Japanese Whalers At It Again
Auckland: Giant eyeballs are protesting today at the Japanese consulate in Auckland imploring the Japanese Prime Minister not to send his whaling fleet to Antarctica to kill minke whales.
Greenpeace oceans campaigner Sarah Duthie is meeting with the Japanese senior consul, Mr Koichi Yotsaya to deliver a letter for Japanese Prime Minister Koizumi.
In a global day of action Greenpeace protestors converged on Japanese embassies and consulates in 17 countries* to deliver the message "Don't Go Whaling! The World is Watching". Some protestors wore bizarre "eyeballs" over their heads and thousands of people around the world faxed or emailed similar messages to Mr Koizumi.
In Japan, on 2nd November, Greenpeace delivered petitions to the offices of the Prime Minister and to those of the Minister of Foreign Affairs, Ms Takana and the Minister of Agriculture, Forests and Fisheries, Mr Takebe, demanding that the whaling fleet mot be allowed to leave Shimonoseki.

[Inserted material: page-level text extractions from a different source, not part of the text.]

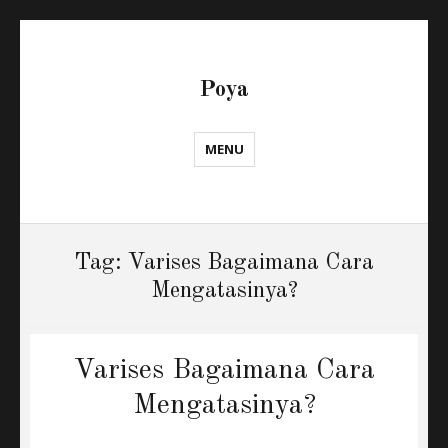
Poya
MENU
Tag:
Varises Bagaimana Cara
Mengatasinya?
Varises Bagaimana Cara
Mengatasinya?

The Japanese whaling fleet - a factory ship, three catchers and a spotting boat - is due to depart Tuesday or Wednesday from Shimonoseki, Southern Japan and will travel to Antarctica to kill 440 minke whales. The International Whaling Commission (IWC) has asked the Japanese government to "halt the lethal takes of whales." The IWC has designated Antarctica a whale sanctuary.
Minke whales appear to be in decline. IWC scientists are unable to agree on how many whales are left. Scientists say the minke population may have suffered a precipitous decline over the past decade.
Today's protests highlight the threat of Japan ending the moratorium on commercial whaling. Japan has admitted using overseas aid to buy support from developing countries in the Caribbean and elsewhere.** Of the 14 IWC member countries opposing the IWC's plea to Japan, nine were developing countries implicated in the vote buying scandal. A Caribbean Prime Minister has admitted his country sells its vote to Japan.***
Greenpeace says the Japanese government is intensifying its efforts to build a majority before the next IWC meeting in Shimonoseki in May 2002. "Japan wants a return to high seas whaling with factory ships, and it's willing to use bribery to get it," says Greenpeace oceans campaigner Sarah Duthie. "If the global community doesn't stop Japan rigging the deck at the IWC we'll see a return to the sort of whaling that devastated whale populations all over the globe."